▶ _Material shown_:

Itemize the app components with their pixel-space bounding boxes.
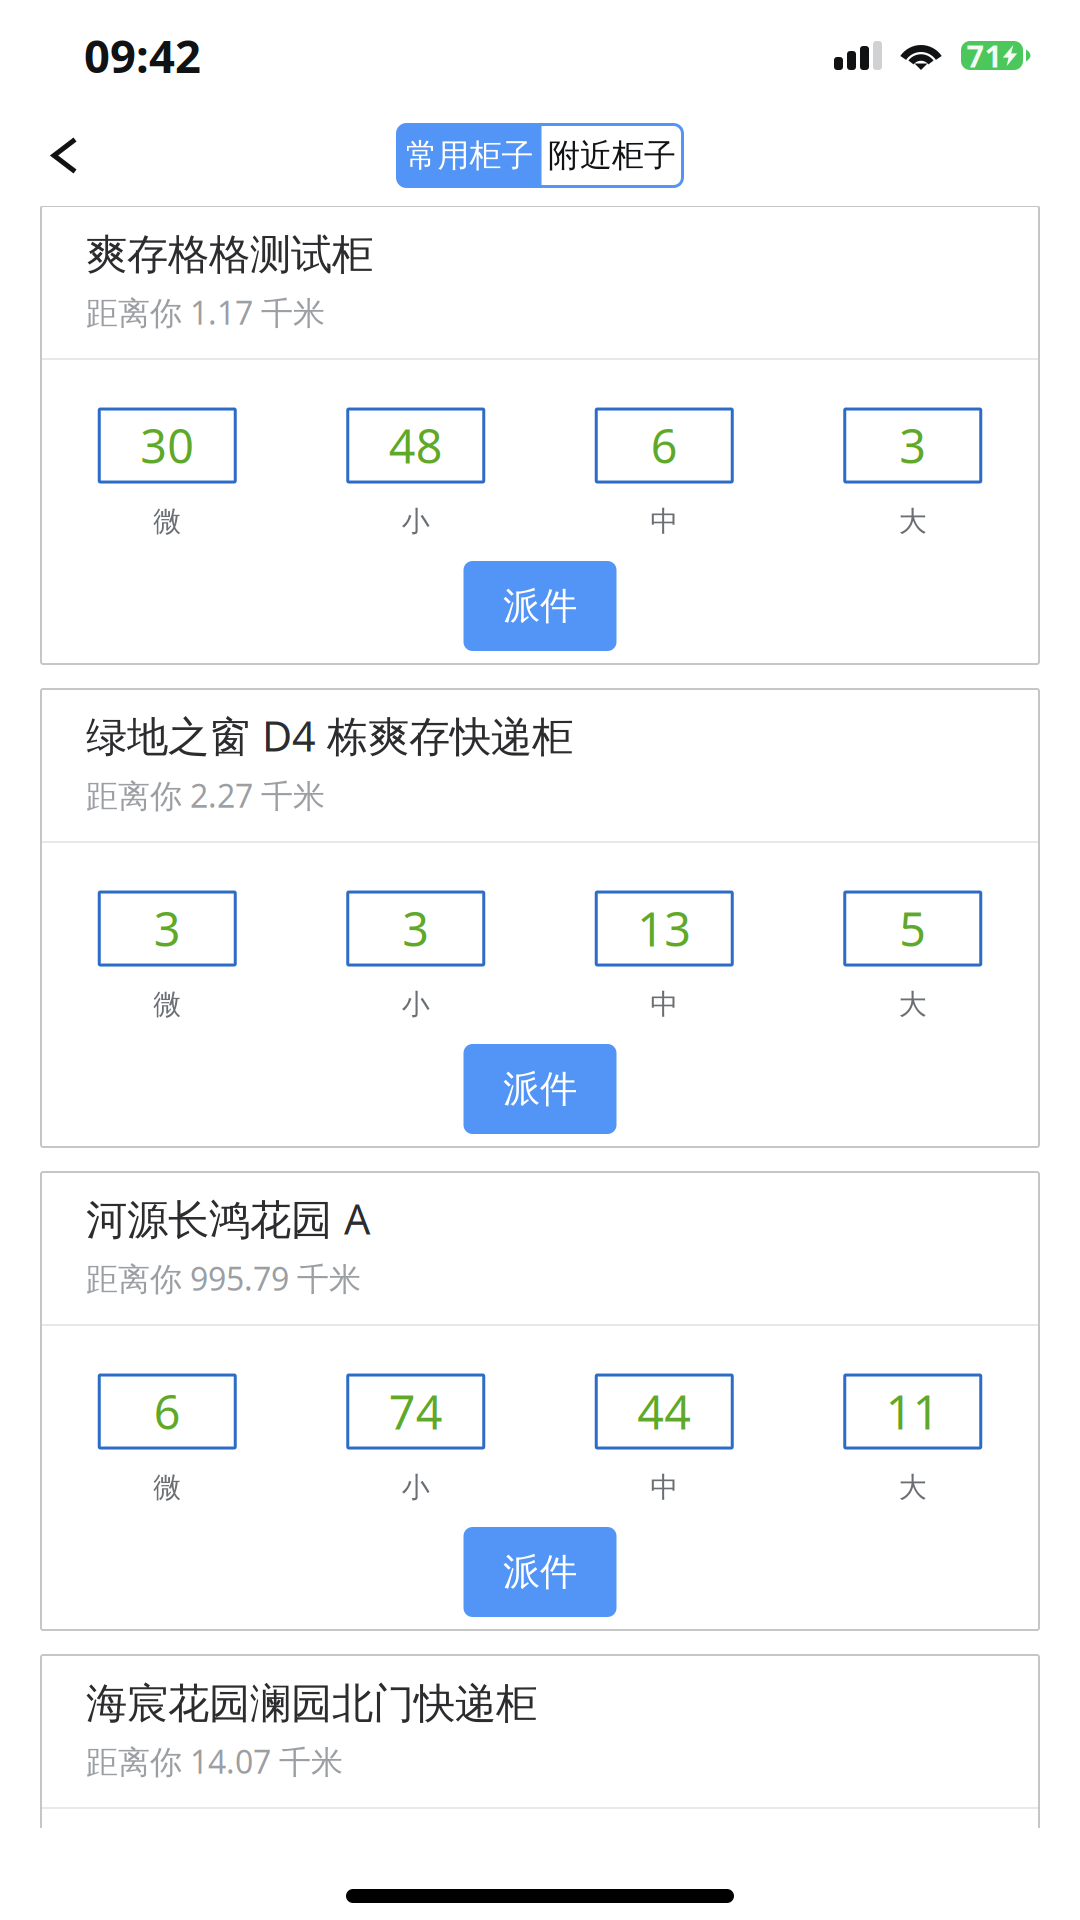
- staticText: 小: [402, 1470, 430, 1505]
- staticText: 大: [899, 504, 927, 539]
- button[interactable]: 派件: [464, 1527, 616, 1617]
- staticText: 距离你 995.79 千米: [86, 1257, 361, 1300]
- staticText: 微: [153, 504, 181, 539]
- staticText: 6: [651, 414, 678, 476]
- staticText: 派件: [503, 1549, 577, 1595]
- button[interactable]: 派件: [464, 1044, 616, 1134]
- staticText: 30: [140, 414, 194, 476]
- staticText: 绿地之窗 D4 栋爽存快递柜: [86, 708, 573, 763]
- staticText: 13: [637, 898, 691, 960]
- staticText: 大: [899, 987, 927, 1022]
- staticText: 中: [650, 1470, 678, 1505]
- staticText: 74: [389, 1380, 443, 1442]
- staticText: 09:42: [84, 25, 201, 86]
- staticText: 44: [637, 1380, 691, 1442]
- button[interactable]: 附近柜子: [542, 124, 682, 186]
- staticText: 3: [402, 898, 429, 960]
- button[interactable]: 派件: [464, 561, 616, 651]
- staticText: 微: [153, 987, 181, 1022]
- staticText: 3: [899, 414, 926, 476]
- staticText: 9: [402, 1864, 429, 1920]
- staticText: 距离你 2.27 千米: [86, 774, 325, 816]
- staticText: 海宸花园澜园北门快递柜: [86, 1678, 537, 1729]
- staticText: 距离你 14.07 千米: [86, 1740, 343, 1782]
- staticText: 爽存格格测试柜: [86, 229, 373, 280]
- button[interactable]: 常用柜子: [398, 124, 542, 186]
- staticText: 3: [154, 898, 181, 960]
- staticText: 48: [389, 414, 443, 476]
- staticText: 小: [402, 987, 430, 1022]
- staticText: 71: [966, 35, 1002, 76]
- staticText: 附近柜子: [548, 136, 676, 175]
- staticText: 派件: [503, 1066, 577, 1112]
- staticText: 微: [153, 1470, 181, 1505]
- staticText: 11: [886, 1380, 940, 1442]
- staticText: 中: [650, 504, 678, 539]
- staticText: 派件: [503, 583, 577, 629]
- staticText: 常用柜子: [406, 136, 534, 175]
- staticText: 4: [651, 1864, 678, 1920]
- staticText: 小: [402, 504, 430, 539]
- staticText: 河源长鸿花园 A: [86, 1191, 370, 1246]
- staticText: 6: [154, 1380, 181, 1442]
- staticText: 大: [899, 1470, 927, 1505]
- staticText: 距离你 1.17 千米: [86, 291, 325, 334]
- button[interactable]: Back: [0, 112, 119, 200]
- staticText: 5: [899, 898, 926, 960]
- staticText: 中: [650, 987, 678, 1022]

▶ _Exercise instructions_:
Apart from the images, please copy every line of the data exactly as written.

▶ _Your solution_:
Itemize the app components with their pixel-space bounding boxes.
- staticText: 小: [402, 1470, 430, 1505]
- staticText: 大: [899, 504, 927, 539]
- button[interactable]: 派件: [464, 1527, 616, 1617]
- staticText: 距离你 995.79 千米: [86, 1257, 361, 1300]
- staticText: 微: [153, 504, 181, 539]
- staticText: 6: [651, 414, 678, 476]
- staticText: 派件: [503, 1549, 577, 1595]
- button[interactable]: 派件: [464, 1044, 616, 1134]
- staticText: 30: [140, 414, 194, 476]
- staticText: 绿地之窗 D4 栋爽存快递柜: [86, 708, 573, 763]
- staticText: 13: [637, 898, 691, 960]
- staticText: 大: [899, 987, 927, 1022]
- staticText: 中: [650, 1470, 678, 1505]
- staticText: 74: [389, 1380, 443, 1442]
- staticText: 09:42: [84, 25, 201, 86]
- staticText: 44: [637, 1380, 691, 1442]
- button[interactable]: 附近柜子: [542, 124, 682, 186]
- staticText: 3: [402, 898, 429, 960]
- button[interactable]: 派件: [464, 561, 616, 651]
- staticText: 微: [153, 987, 181, 1022]
- staticText: 3: [899, 414, 926, 476]
- staticText: 9: [402, 1864, 429, 1920]
- staticText: 距离你 2.27 千米: [86, 774, 325, 816]
- staticText: 海宸花园澜园北门快递柜: [86, 1678, 537, 1729]
- staticText: 距离你 14.07 千米: [86, 1740, 343, 1782]
- staticText: 爽存格格测试柜: [86, 229, 373, 280]
- button[interactable]: 常用柜子: [398, 124, 542, 186]
- staticText: 3: [154, 898, 181, 960]
- staticText: 48: [389, 414, 443, 476]
- staticText: 小: [402, 987, 430, 1022]
- staticText: 71: [966, 35, 1002, 76]
- staticText: 附近柜子: [548, 136, 676, 175]
- staticText: 派件: [503, 1066, 577, 1112]
- staticText: 微: [153, 1470, 181, 1505]
- staticText: 11: [886, 1380, 940, 1442]
- staticText: 中: [650, 504, 678, 539]
- staticText: 派件: [503, 583, 577, 629]
- staticText: 常用柜子: [406, 136, 534, 175]
- staticText: 4: [651, 1864, 678, 1920]
- staticText: 小: [402, 504, 430, 539]
- staticText: 河源长鸿花园 A: [86, 1191, 370, 1246]
- staticText: 6: [154, 1380, 181, 1442]
- staticText: 大: [899, 1470, 927, 1505]
- staticText: 距离你 1.17 千米: [86, 291, 325, 334]
- button[interactable]: Back: [0, 112, 119, 200]
- staticText: 5: [899, 898, 926, 960]
- staticText: 中: [650, 987, 678, 1022]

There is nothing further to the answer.